[Saved data entries]
== Segment start ==
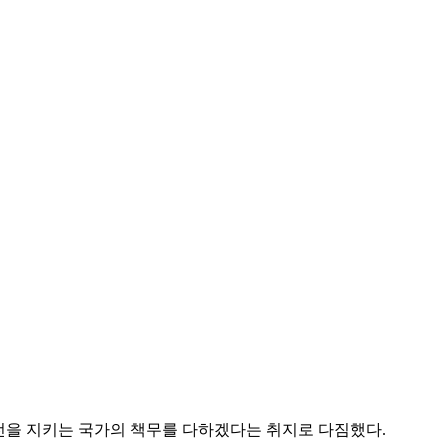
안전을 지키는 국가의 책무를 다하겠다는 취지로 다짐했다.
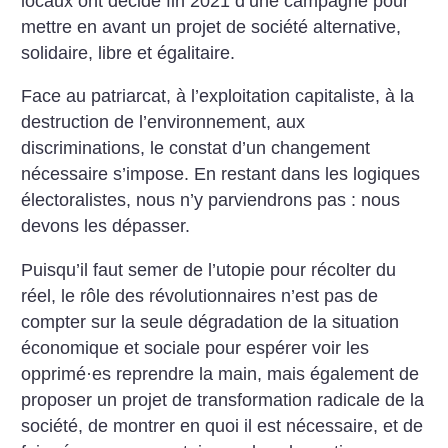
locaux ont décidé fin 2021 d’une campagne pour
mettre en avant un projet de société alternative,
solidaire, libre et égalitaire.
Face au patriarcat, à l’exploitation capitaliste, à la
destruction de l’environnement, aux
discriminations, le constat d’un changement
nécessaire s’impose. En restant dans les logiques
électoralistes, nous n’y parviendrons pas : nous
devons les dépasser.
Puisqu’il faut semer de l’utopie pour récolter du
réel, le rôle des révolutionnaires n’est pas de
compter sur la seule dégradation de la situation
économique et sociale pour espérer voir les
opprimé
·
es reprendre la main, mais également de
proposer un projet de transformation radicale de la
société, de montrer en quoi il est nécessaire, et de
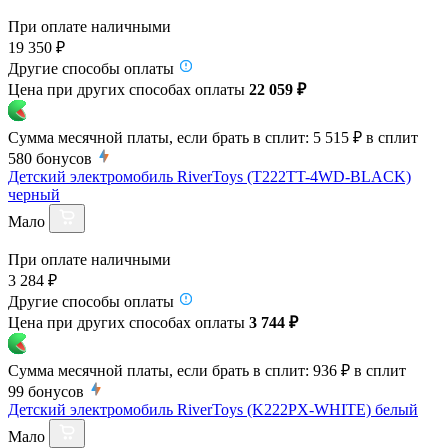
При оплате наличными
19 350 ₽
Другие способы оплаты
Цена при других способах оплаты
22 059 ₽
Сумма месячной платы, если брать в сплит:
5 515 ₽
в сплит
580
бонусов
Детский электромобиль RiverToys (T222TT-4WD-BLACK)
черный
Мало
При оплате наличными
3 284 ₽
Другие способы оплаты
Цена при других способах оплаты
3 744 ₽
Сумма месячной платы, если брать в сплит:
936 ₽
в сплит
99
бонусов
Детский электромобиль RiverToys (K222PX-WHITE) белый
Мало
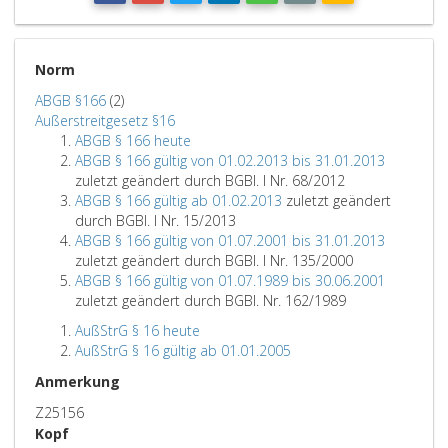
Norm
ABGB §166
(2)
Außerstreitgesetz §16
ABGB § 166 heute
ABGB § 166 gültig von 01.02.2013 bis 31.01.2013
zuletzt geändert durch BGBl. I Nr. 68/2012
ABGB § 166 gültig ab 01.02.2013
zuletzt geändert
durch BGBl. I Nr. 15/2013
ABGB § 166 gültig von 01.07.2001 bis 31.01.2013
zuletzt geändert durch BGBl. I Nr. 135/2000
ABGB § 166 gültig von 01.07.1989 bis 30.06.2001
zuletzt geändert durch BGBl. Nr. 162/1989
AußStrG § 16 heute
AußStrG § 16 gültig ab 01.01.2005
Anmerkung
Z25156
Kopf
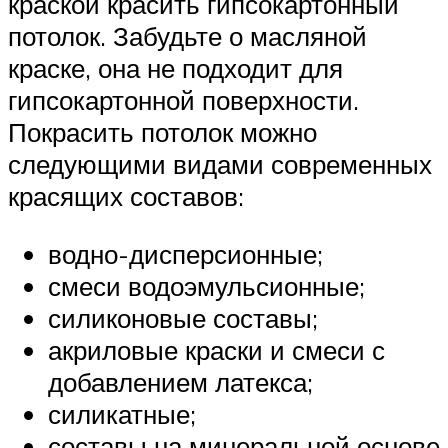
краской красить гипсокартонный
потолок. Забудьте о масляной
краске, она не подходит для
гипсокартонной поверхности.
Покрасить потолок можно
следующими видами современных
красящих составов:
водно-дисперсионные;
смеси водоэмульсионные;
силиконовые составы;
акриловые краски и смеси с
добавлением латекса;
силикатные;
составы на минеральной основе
== Segment end ==
== Segment start ==
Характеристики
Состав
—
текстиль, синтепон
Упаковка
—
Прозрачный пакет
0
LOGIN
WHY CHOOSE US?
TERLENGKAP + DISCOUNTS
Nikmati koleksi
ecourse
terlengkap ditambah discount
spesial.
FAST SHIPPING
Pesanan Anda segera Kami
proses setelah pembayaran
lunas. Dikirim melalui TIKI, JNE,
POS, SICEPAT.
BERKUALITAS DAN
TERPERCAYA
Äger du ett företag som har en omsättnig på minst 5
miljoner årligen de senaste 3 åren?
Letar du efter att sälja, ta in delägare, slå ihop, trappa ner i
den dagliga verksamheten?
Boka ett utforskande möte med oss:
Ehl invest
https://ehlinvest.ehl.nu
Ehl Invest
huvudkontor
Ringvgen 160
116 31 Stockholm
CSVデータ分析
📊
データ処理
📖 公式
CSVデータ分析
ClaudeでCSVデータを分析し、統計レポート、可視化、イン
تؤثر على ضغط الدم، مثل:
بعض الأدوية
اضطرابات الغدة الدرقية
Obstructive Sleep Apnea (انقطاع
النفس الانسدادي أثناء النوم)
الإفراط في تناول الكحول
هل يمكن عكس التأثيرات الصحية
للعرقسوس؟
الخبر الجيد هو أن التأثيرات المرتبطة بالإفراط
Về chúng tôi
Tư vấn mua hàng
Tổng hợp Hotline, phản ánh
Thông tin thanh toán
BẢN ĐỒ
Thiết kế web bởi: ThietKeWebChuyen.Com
== Segment end ==
Problem details: Could you return every line from the entries above in which the string "nécessaire" occurs?

Answer box:
nécessaire s’impose. En restant dans les logiques
société, de montrer en quoi il est nécessaire, et de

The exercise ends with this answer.